Try it =>
Extract only the lines from the start of the entries below to the line with "NIEDERÖSTERREICH", inclusive; omit every picture.

Task material =>
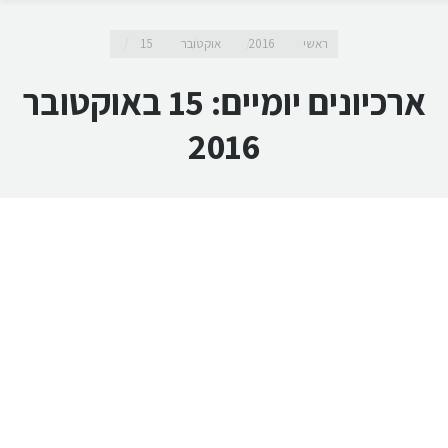
מיקומך כאן
ראשי
2016
אוקטובר
15
ארכיונים יומיים:
15 באוקטובר
2016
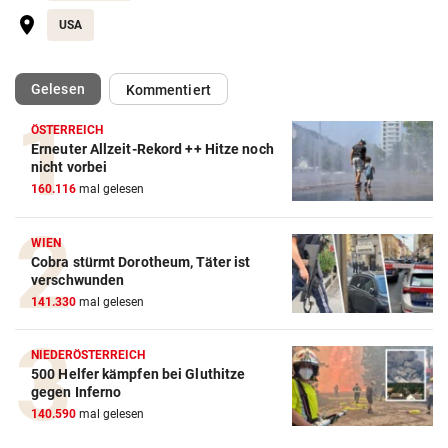
USA
(ausgewählt)
Gelesen
Kommentiert
ÖSTERREICH
Erneuter Allzeit-Rekord ++ Hitze noch
nicht vorbei
160.116
mal gelesen
WIEN
Cobra stürmt Dorotheum, Täter ist
verschwunden
141.330
mal gelesen
NIEDERÖSTERREICH
500 Helfer kämpfen bei Gluthitze
gegen Inferno
140.590
mal gelesen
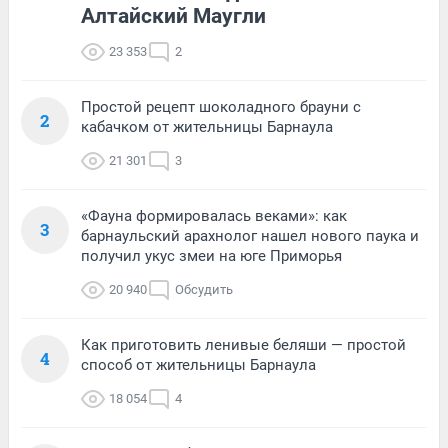
Алтайский Маугли
23 353
2
Простой рецепт шоколадного брауни с
2
кабачком от жительницы Барнаула
21 301
3
«Фауна формировалась веками»: как
3
барнаульский арахнолог нашел нового паука и
получил укус змеи на юге Приморья
20 940
Обсудить
Как приготовить ленивые беляши — простой
4
способ от жительницы Барнаула
18 054
4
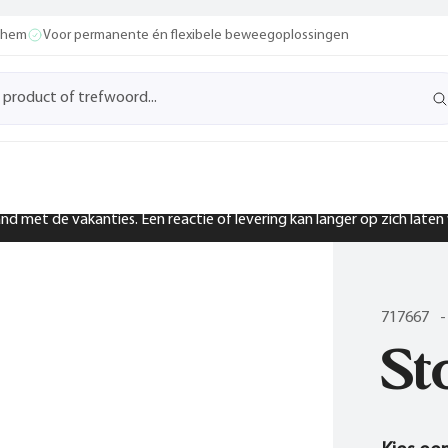
ochem
Voor permanente én flexibele beweegoplossingen
band met de vakanties. Een reactie of levering kan langer op zich late
717667
-
St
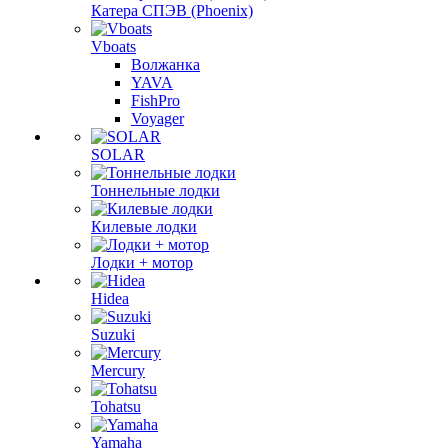
Катера СПЭВ (Phoenix)
Vboats
Волжанка
YAVA
FishPro
Voyager
SOLAR
Тоннельные лодки
Килевые лодки
Лодки + мотор
Hidea
Suzuki
Mercury
Tohatsu
Yamaha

Exercise answer =>
מיקומך כאן
ראשי
2016
אוקטובר
15
ארכיונים יומיים:
15 באוקטובר
2016
USA
(ausgewählt)
Gelesen
Kommentiert
ÖSTERREICH
Erneuter Allzeit-Rekord ++ Hitze noch
nicht vorbei
160.116
mal gelesen
WIEN
Cobra stürmt Dorotheum, Täter ist
verschwunden
141.330
mal gelesen
NIEDERÖSTERREICH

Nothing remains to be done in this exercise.